Happy Friday Afternoon to you and brownie points to me for posting earlier than late Saturday night :)
I would like to comment on a post on Steve Wheeler's website "Learning with 'e's" from April 9th http://steve-wheeler.blogspot.co.il/2013/04/the-future-of-reading.html about the future of reading. Wheeler speaks about the beginning of projects whereby people can loan books digitally in England. The English are checking out such projects in smaller pilot schemes at the moment to see if such a project would be worthwhile. Mark Taylor, the head of The Chartered Institute of Library and Information Professions" believes that such projects may result in a revolution in the reading behavior of the general public as they will have access to materials that they did not have access to previously.
I'm not sure how I feel about this post. On a personal level I grew up in a family without a television (until I left the house at eighteen when my parents invested in one- was I their source of entertainment beforehand and my leaving the house left an abyss that could not be filled? perhaps ;) and we would make weekly trips to the local library, with each member of the family taking out ten books a week. Yes, really. We would shlep home over seventy books a week and sometimes more depending on how many kids were at home that year. But we were, even back then, quite an anomaly. I believe that nowadays this would be considered even stranger behavior when attention spans are shorter, entertainment is more instant and less and less children are being brought up with the library as a part of their culture.

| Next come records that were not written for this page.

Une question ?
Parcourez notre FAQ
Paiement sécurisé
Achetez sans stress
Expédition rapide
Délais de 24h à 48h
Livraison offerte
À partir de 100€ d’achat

I do think that their are immeasurable advantages to growing up reading books- I know that my ability to skim material quickly was definitely influenced by my reading large amounts, my vocabulary (before I moved to Israel and found myself for quite a time with weak Hebrew and equally weak English ;) definitely grew on account of the huge amounts of reading I would do, etc, etc. On a separate note, as a bilingual I also believe that children and teenagers learning a second language should be encouraged to read as much as possible in their second language as I see for myself the advantages of such behaviors.
I simply think that such projects as the ones mentioned in the post are not really addressing the root of the problem ( I feel like my social worker hat pops up every time I say that phrase). I am not persuaded that making books available for Kindle-owners is the answer to increasing reading tendencies in the general population. I don't see many teenagers with Kindles- I see far more older people using them. I think there have to be other attempts at encouraging the younger generation- be they monolingual or bilingual- to read. Any suggestions?